July 16, 2013
In the Book Notes series, authors create and discuss a music playlist that relates in some way to their recently published book.
Previous contributors include Bret Easton Ellis, Kate Christensen, Kevin Brockmeier, George Pelecanos, Dana Spiotta, Amy Bloom, Aimee Bender, Myla Goldberg, Heidi Julavits, Hari Kunzru, and many others.
Sam Toperoff's novel Lillian & Dash offers a fictionalized retelling of the lives of twentieth century writers Lillian Hellman and Dashielle Hammett and their turbulent relationship.
Shelf Awareness wrote of the book:
"Much has been written about these two writers, playwrights, political activists, drunks and lovers, but nothing better than this novel. Toperoff does not pretend to be an earwitness to every private conversation, bit of pillow talk or fight; instead, he weaves a great story out of the public evidence that swirled around both parties."
My non-fiction novel Lillian and Dash takes Lillian Hellman and Dashiell Hammett through the 'thirties, 'forties, and 'fifties of American life and culture. I myself cover those very same years. Yes, I'm old and so pretty much is my music. Not only the music in the novel itself—and I'll get to that in a while—but the music I listen to as I write this essay. Ben Webster is playing Early Autumn.

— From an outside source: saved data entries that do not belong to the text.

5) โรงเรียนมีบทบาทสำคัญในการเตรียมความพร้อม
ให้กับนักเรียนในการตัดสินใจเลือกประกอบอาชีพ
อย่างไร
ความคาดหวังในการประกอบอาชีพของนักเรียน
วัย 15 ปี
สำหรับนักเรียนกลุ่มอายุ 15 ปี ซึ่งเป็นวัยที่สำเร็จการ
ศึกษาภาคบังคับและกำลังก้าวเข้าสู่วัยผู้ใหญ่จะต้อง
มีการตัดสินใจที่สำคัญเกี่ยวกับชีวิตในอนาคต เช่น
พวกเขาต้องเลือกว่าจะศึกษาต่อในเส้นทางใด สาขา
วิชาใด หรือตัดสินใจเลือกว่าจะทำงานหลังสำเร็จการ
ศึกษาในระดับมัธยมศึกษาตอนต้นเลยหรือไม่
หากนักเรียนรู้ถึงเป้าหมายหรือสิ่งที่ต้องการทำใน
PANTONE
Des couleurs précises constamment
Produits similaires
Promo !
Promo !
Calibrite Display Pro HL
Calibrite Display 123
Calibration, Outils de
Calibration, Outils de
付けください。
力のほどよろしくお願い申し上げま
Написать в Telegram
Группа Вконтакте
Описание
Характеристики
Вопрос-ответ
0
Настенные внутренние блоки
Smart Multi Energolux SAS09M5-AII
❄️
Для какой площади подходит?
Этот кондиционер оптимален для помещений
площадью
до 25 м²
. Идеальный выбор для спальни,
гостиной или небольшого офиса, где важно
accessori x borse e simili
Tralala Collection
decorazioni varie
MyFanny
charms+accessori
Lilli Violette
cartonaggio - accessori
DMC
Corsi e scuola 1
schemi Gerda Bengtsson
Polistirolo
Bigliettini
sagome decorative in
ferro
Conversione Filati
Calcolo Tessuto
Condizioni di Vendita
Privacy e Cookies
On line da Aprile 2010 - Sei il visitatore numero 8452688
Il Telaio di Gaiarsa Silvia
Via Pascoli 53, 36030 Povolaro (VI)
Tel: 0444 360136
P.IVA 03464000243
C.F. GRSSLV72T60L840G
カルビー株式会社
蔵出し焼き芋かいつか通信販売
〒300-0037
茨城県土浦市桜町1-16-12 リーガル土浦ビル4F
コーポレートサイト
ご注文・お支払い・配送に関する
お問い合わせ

My writing approach is as follows. I write every morning in long hand in complete quiet, or as much quiet as I can get. This is my first draft and I pretty much just let it flow until I have a chapter or two. The second draft is the most important, when I transfer those hand written pages into the computer and hopefully transform it into the good stuff, and that's where my music comes in. I know the scenes I'm going to type, so I choose my music before I begin. Since the novel begins at a party in the Brown Derby in Hollywood in the early nineteen-thirties, the beginning of the Big Band era, I chose a Benny Goodman album that featured "Bei Mir Bist Du Schoen," "Sing, Sing, Sing," and "In a Sentimental Mood." In the first chapter the restaurant is crowded and noisy and Hellman speaks a little Yiddish but at chapter's end they sneak off together to make love. The music seemed perfect. I do have to say, though, when the music is very good, I shouldn't but I stop to listen; that happened repeatedly with Gene Krupa's famous drum solo on "Sing, Sing, Sing."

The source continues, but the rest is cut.